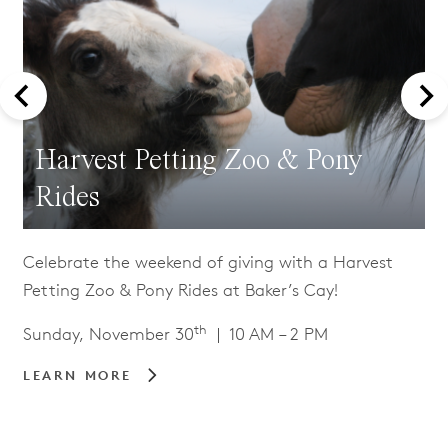
Harvest Petting Zoo & Pony
Rides
Celebrate the weekend of giving with a Harvest
Petting Zoo & Pony Rides at Baker’s Cay!
th
Sunday, November 30
| 10 AM – 2 PM
LEARN MORE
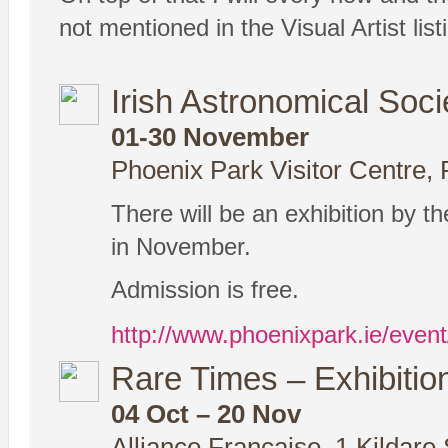
not mentioned in the Visual Artist li
Irish Astronomical Soci
01-30 November
Phoenix Park Visitor Centre, 
There will be an exhibition by t
in November.
Admission is free.
http://www.phoenixpark.ie/event
Rare Times – Exhibiti
04 Oct – 20 Nov
Alliance Francaise, 1 Kildare 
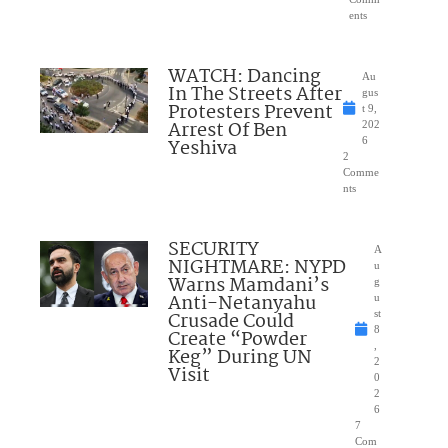
ents
WATCH: Dancing
Au
In The Streets After
gus
Protesters Prevent
t 9,
Arrest Of Ben
202
Yeshiva
6
2
Comme
nts
SECURITY
A
NIGHTMARE: NYPD
u
Warns Mamdani’s
g
Anti-Netanyahu
u
Crusade Could
st
8
Create “Powder
,
Keg” During UN
2
Visit
0
2
6
7
Com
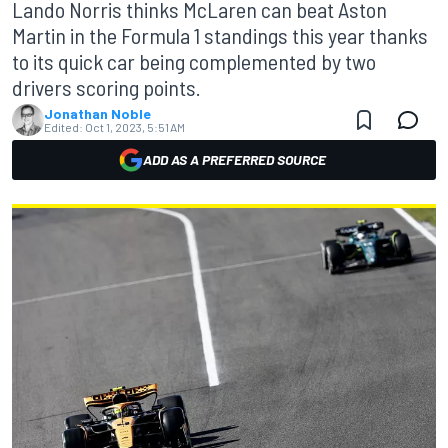
Lando Norris thinks McLaren can beat Aston
Martin in the Formula 1 standings this year thanks
to its quick car being complemented by two
drivers scoring points.
Jonathan Noble
Edited:
Oct 1, 2023, 5:51 AM
ADD AS A PREFERRED SOURCE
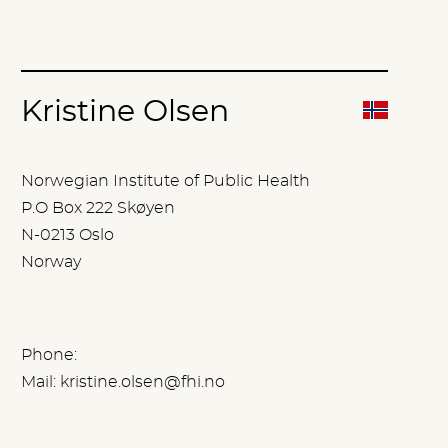
Kristine Olsen
Norwegian Institute of Public Health
P.O Box 222 Skøyen
N-0213 Oslo
Norway
Phone:
Mail:
kristine.olsen@fhi.no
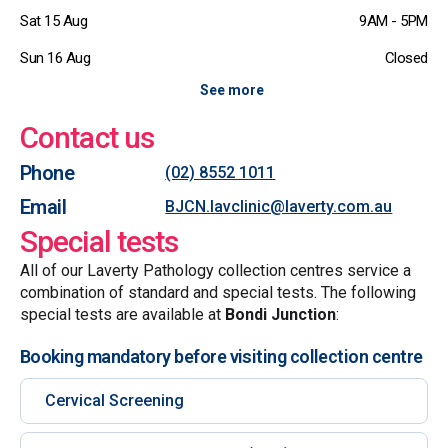
Sat 15 Aug
9AM - 5PM
Sun 16 Aug
Closed
See more
Contact us
Phone
(02) 8552 1011
Email
BJCN.lavclinic@laverty.com.au
Special tests
All of our Laverty Pathology collection centres service a
combination of standard and special tests. The following
special tests are available at
Bondi Junction
:
Booking mandatory before visiting collection centre
Cervical Screening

_TASK GOAL_
Strip out the pictures and quote the remaining data word for word.

_ANSWER SECTION_
Harvest Petting Zoo & Pony
Rides
Celebrate the weekend of giving with a Harvest
Petting Zoo & Pony Rides at Baker’s Cay!
th
Sunday, November 30
| 10 AM – 2 PM
LEARN MORE
not mentioned in the Visual Artist li
Irish Astronomical Soci
01-30 November
Phoenix Park Visitor Centre, 
There will be an exhibition by t
in November.
Admission is free.
http://www.phoenixpark.ie/event
Rare Times – Exhibiti
04 Oct – 20 Nov
Alliance Francaise, 1 Kildare 
ents
WATCH: Dancing
Au
In The Streets After
gus
Protesters Prevent
t 9,
Arrest Of Ben
202
Yeshiva
6
2
Comme
nts
SECURITY
A
NIGHTMARE: NYPD
u
Warns Mamdani’s
g
Anti-Netanyahu
u
Crusade Could
st
8
Create “Powder
,
Keg” During UN
2
Visit
0
2
6
7
Com
Lando Norris thinks McLaren can beat Aston
Martin in the Formula 1 standings this year thanks
to its quick car being complemented by two
drivers scoring points.
Jonathan Noble
Edited:
Oct 1, 2023, 5:51 AM
ADD AS A PREFERRED SOURCE
Kristine Olsen
Norwegian Institute of Public Health
P.O Box 222 Skøyen
N-0213 Oslo
Norway
Phone:
Mail:
kristine.olsen@fhi.no
Sat 15 Aug
9AM - 5PM
Sun 16 Aug
Closed
See more
Contact us
Phone
(02) 8552 1011
Email
BJCN.lavclinic@laverty.com.au
Special tests
All of our Laverty Pathology collection centres service a
combination of standard and special tests. The following
special tests are available at
Bondi Junction
:
Booking mandatory before visiting collection centre
Cervical Screening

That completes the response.